The two Opteron servers are the Sun Fire X4140, a 1U, two-socket box, and the X4440, a 2U, four socket box. According to David Simmons, senior product line director for X64 servers at Sun, the machines are basically the same chassis as the already-launched Sun Fire X4150 and X4450 servers. The big difference is that the Opteron machines use chipsets from nVidia while the Xeon boxes use chipsets from Intel itself. The X4140 and X4150 machines have room for up to eight 2.5-inch SAS drives (six with a DVD drive), and have four Gigabit Ethernet ports and three PCI-Express slots; the X4140 supports up to 64 GB of main memory using 4 GB DIMMs. The X4440 is a taller two-socket box that has the same eight or 10 2.5-inch SAS drive slots, but it supports up to 128 GB of main memory using 4 GB DIMMs. That extra space is for cooling the memory and presumably to allow faster and hotter chips to run more comfortably.
The truly new box that Sun announced last week, the X4240, is a variant of the X4440 chassis that puts a tiny air intake grill front and center at the top of the machine and then allows customers to plug as many as 16 of the 2.5-inch SAS drives into the front of the chassis. (The X4440 has the grill across the whole top of the box.) Other than this, the motherboard seems to be the same as used in the X4440.
The Sun X4240 "Galaxy" Quad-Core Opteron Server
According to Simmons, Sun has been quietly taking orders and shipping for these three Barcelona boxes for a number of weeks, but as we go to press, Sun's online store does not yet include pricing for the new boxes when using the quad-core chips; pricing is available for dual-core "Santa Rosa" Rev F Opterons, but few people will care for these chips now that the Barcelonas are shipping for real. (I am working on a massive X64 server comparison right now and will lay it all out for you as soon as I get done.)
Sun is also plunking the Barcelona chips, which are socket-compatible with the dual-core Rev F chips, into a number of existing machines. The stripped down X2200 M2 server, which is a bare-bones two-socket box that uses the Opteron 2000 series chips, can now use Barcelonas. This machine is a few years old, but the design is still a good one for customers who do not need a lot of disk storage. (It only has two 3.5-inch SATA drive bays.)

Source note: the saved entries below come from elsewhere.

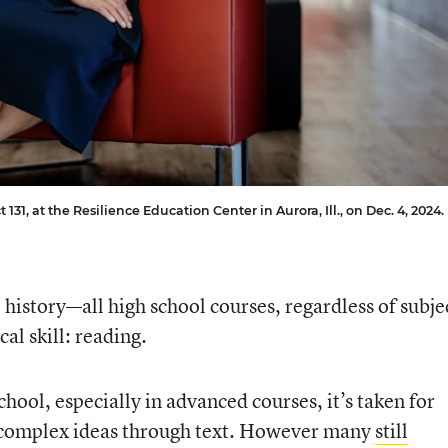
131, at the Resilience Education Center in Aurora, Ill., on Dec. 4, 2024.
. history—all high school courses, regardless of subje
cal skill: reading.
chool, especially in advanced courses, it’s taken for
, complex ideas through text. However many
still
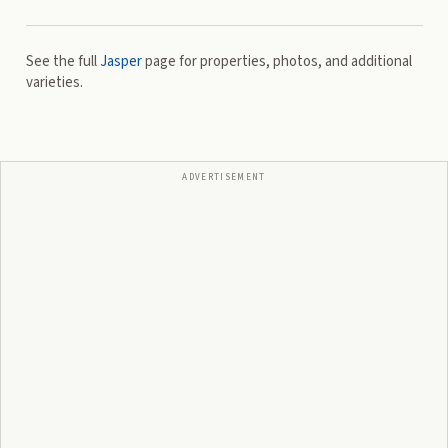
See the full
Jasper
page for properties, photos, and additional
varieties.
ADVERTISEMENT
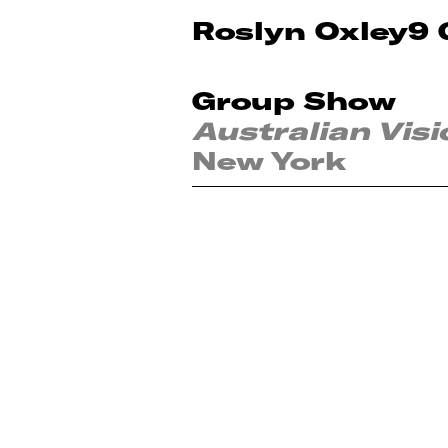
Roslyn Oxley9 
Group Show
Australian Visi
New York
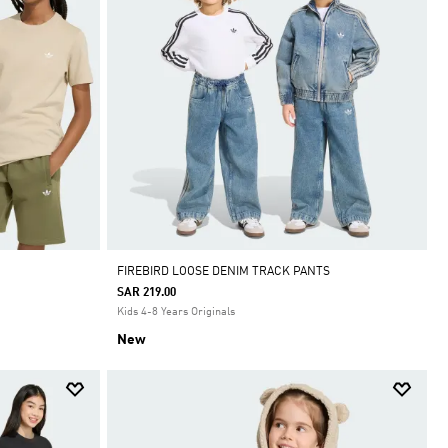
FIREBIRD LOOSE DENIM TRACK PANTS
SAR 219.00
Kids 4-8 Years Originals
New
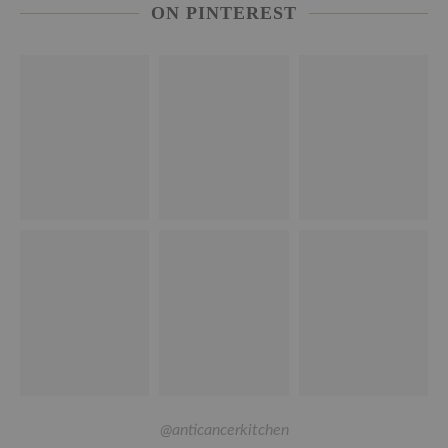
ON PINTEREST
@anticancerkitchen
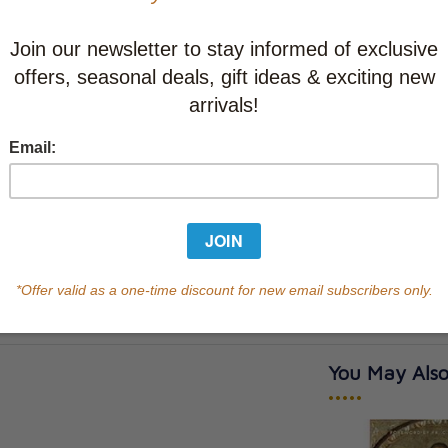
CAD $36.9
This item
Learn abo
Currently out of s
of this product.
Qty
You May Also
•••••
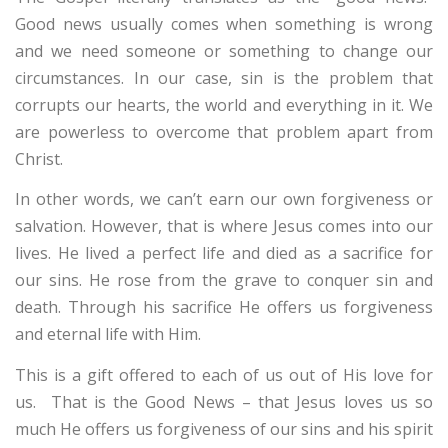
Good news usually comes when something is wrong
and we need someone or something to change our
circumstances. In our case, sin is the problem that
corrupts our hearts, the world and everything in it. We
are powerless to overcome that problem apart from
Christ.
In other words, we can’t earn our own forgiveness or
salvation. However, that is where Jesus comes into our
lives. He lived a perfect life and died as a sacrifice for
our sins. He rose from the grave to conquer sin and
death. Through his sacrifice He offers us forgiveness
and eternal life with Him.
This is a gift offered to each of us out of His love for
us. That is the Good News – that Jesus loves us so
much He offers us forgiveness of our sins and his spirit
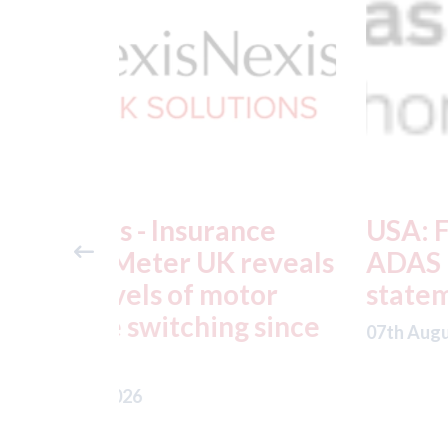
ance
USA: Ford - issues new
reveals
ADAS "position
otor
statement" for US marke
g since
07th August 2026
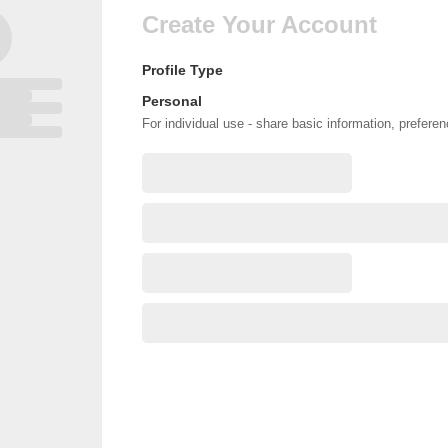
Create Your Account
Profile Type
Personal
For individual use - share basic information, prefere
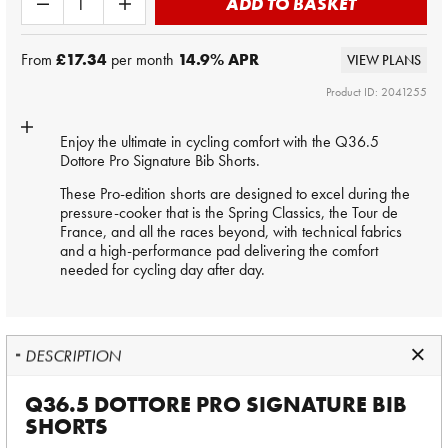
ADD TO BASKET
From
£17.34
per month
14.9
% APR
VIEW PLANS
Product ID: 2041255
Enjoy the ultimate in cycling comfort with the Q36.5
Dottore Pro Signature Bib Shorts.
These Pro-edition shorts are designed to excel during the
pressure-cooker that is the Spring Classics, the Tour de
France, and all the races beyond, with technical fabrics
and a high-performance pad delivering the comfort
needed for cycling day after day.
DESCRIPTION
Q36.5 DOTTORE PRO SIGNATURE BIB
SHORTS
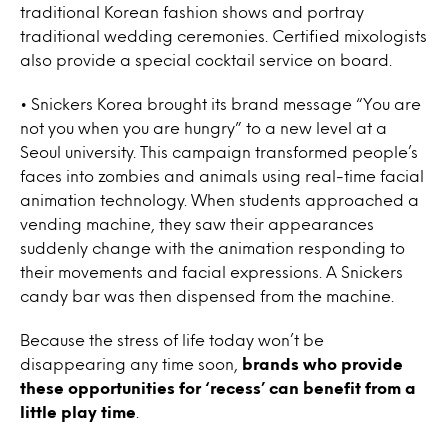
traditional Korean fashion shows and portray
traditional wedding ceremonies. Certified mixologists
also provide a special cocktail service on board.
• Snickers Korea brought its brand message “You are
not you when you are hungry” to a new level at a
Seoul university. This campaign transformed people’s
faces into zombies and animals using real-time facial
animation technology. When students approached a
vending machine, they saw their appearances
suddenly change with the animation responding to
their movements and facial expressions. A Snickers
candy bar was then dispensed from the machine.
Because the stress of life today won’t be
disappearing any time soon,
brands who provide
these opportunities for ‘recess’ can benefit from a
little play time
.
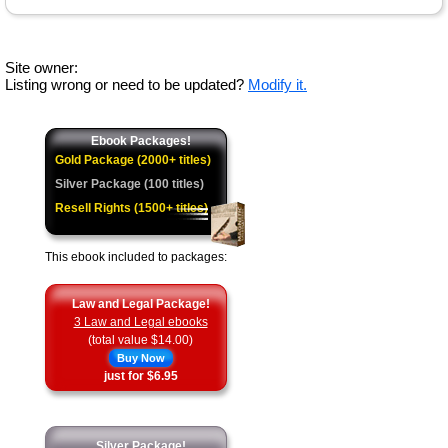
Site owner:
Listing wrong or need to be updated?
Modify it.
Ebook Packages!
Gold Package (2000+ titles)
Silver Package (100 titles)
Resell Rights (1500+ titles)
This ebook included to packages:
Law and Legal Package!
3 Law and Legal ebooks
(total value $14.00)
Buy Now
just for $6.95
Silver Package!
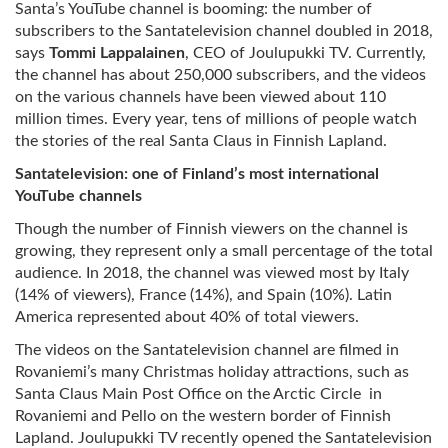
Santa’s YouTube channel is booming: the number of
subscribers to the Santatelevision channel doubled in 2018,
says
Tommi Lappalainen
, CEO of Joulupukki TV. Currently,
the channel has about 250,000 subscribers, and the videos
on the various channels have been viewed about 110
million times. Every year, tens of millions of people watch
the stories of the real Santa Claus in Finnish Lapland.
Santatelevision: one of Finland’s most international
YouTube channels
Though the number of Finnish viewers on the channel is
growing, they represent only a small percentage of the total
audience. In 2018, the channel was viewed most by Italy
(14% of viewers), France (14%), and Spain (10%). Latin
America represented about 40% of total viewers.
The videos on the Santatelevision channel are filmed in
Rovaniemi’s many Christmas holiday attractions, such as
Santa Claus Main Post Office on the Arctic Circle in
Rovaniemi and Pello on the western border of Finnish
Lapland. Joulupukki TV recently opened the Santatelevision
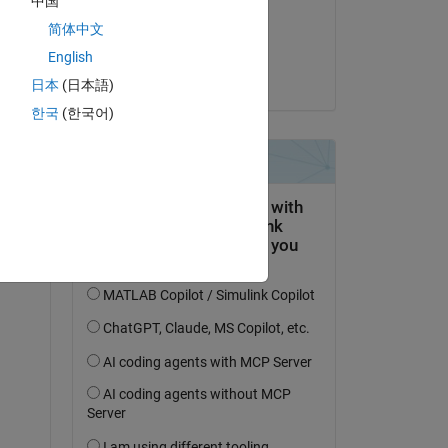
中国
on 23 Mar 2023
简体中文
Accepted:
English
Vilém Frynta
日本
(日本語)
한국
(한국어)
476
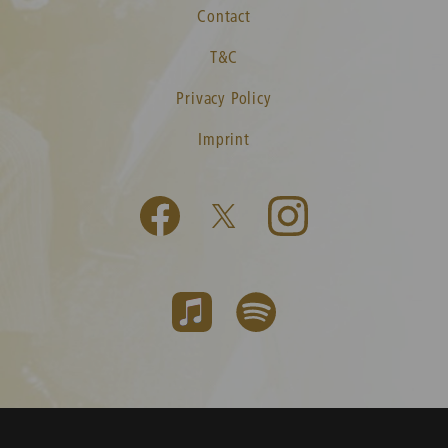
Contact
T&C
Privacy Policy
Imprint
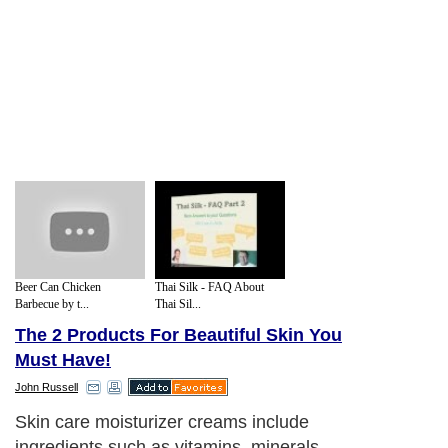
Beer Can Chicken
Thai Silk - FAQ About
Barbecue by t...
Thai Sil...
The 2 Products For Beautiful Skin You
Must Have!
John Russell
Skin care moisturizer creams include
ingredients such as vitamins, minerals,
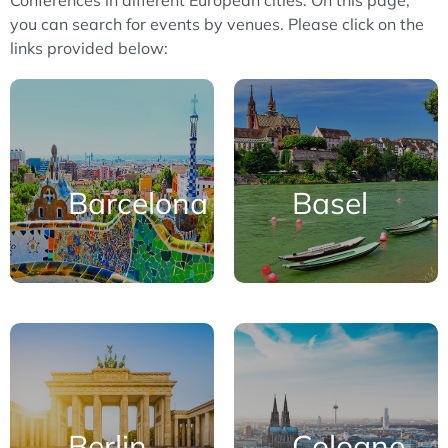
Conferences in different European cities. On this page,
you can search for events by venues. Please click on the
links provided below:
Barcelona
Basel
Berlin
Cologne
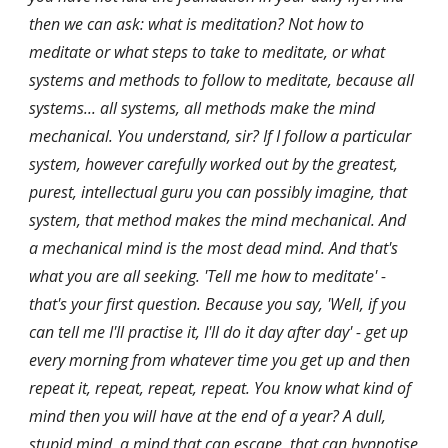
then we can ask: what is meditation? Not how to 
meditate or what steps to take to meditate, or what 
systems and methods to follow to meditate, because all 
systems... all systems, all methods make the mind 
mechanical. You understand, sir? If I follow a particular 
system, however carefully worked out by the greatest, 
purest, intellectual guru you can possibly imagine, that 
system, that method makes the mind mechanical. And 
a mechanical mind is the most dead mind. And that's 
what you are all seeking. 'Tell me how to meditate' - 
that's your first question. Because you say, 'Well, if you 
can tell me I'll practise it, I'll do it day after day' - get up 
every morning from whatever time you get up and then 
repeat it, repeat, repeat, repeat. You know what kind of 
mind then you will have at the end of a year? A dull, 
stupid mind, a mind that can escape, that can hypnotise 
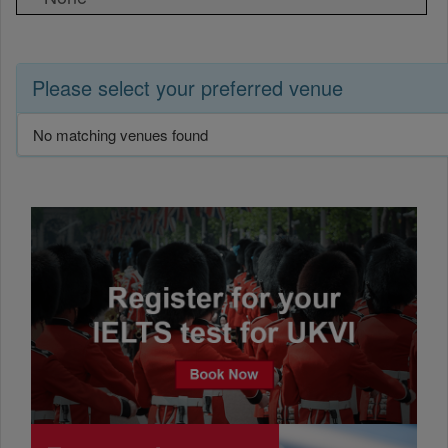
Please select your preferred venue
No matching venues found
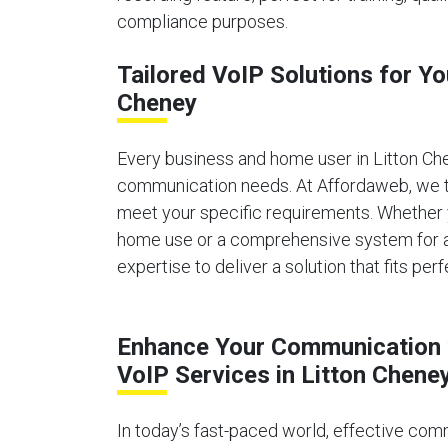
compliance purposes.
Tailored VoIP Solutions for Yo
Cheney
Every business and home user in Litton Ch
communication needs. At Affordaweb, we ta
meet your specific requirements. Whether 
home use or a comprehensive system for a 
expertise to deliver a solution that fits perf
Enhance Your Communication 
VoIP Services in Litton Chene
In today’s fast-paced world, effective comm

Also, the high-end X4600 M2 server, which was updated for the dual-core Opteron 8000 Rev F chips last year, is getting a new set of processor/main memory cards for the Barcelona chips. The X4600 is interesting in that it is a NUMA cluster created from one to eight single-processor daughter cards that plug into the motherboard--the only server design of its kind. Simmons says that Sun is currently building daughter cards using the Barcelona chips and DDR2 main memory, and that this machine should ship before the end of the second quarter. The X4600 M2 is a 4U rack server that has four SAS drives and a DVD stacked vertically on the right side of the box and the rest of the front open to let in lots of air. The update of this machine, which Simmons called "Vortex," will also be available to customers who bought the prior two generations of X4600 machines through field upgrades. Customers can do the upgrades themselves, or they can pay Sun or its reseller partners to do it.
The X4500 "Thumper" storage server was not updated with Barcelona chips last week, and that may not be necessary considering that ZFS and the other storage features of Solaris Unix do not consume a lot of computing resources compared to applications. Sun has not yet delivered a plain-old four-socket Barcelona box, but that is coming later this year, and has not yet updated the X2100 with quad-core Opterons, since AMD is not yet shipping the quad-core "Budapest" Opteron 1000 companions to the Barcelonas (but is expected to by the end of the second quarter). Sun does not yet offer a single-socket X2100 equivalent that using Intel processors, and Sun has shown very little inclination to do so.
The company also does not offer tower-style servers, but may want to reconsider that notion if it really wants to take on Dell, Hewlett-Packard, and IBM in the small and medium business space. Imagine if Sun took its tight packaging and energy efficiency to a tower box. . . .
All of the Galaxy servers support Solaris 10 Unix, Linuxes from Red Hat and Novell, and Windows Server 2003 from Microsoft. Windows Server 2008 does not seem to be certified yet on the Galaxy boxes, but that is sure to change pretty quickly and does not mean Windows Server 2008 will not run on the machines.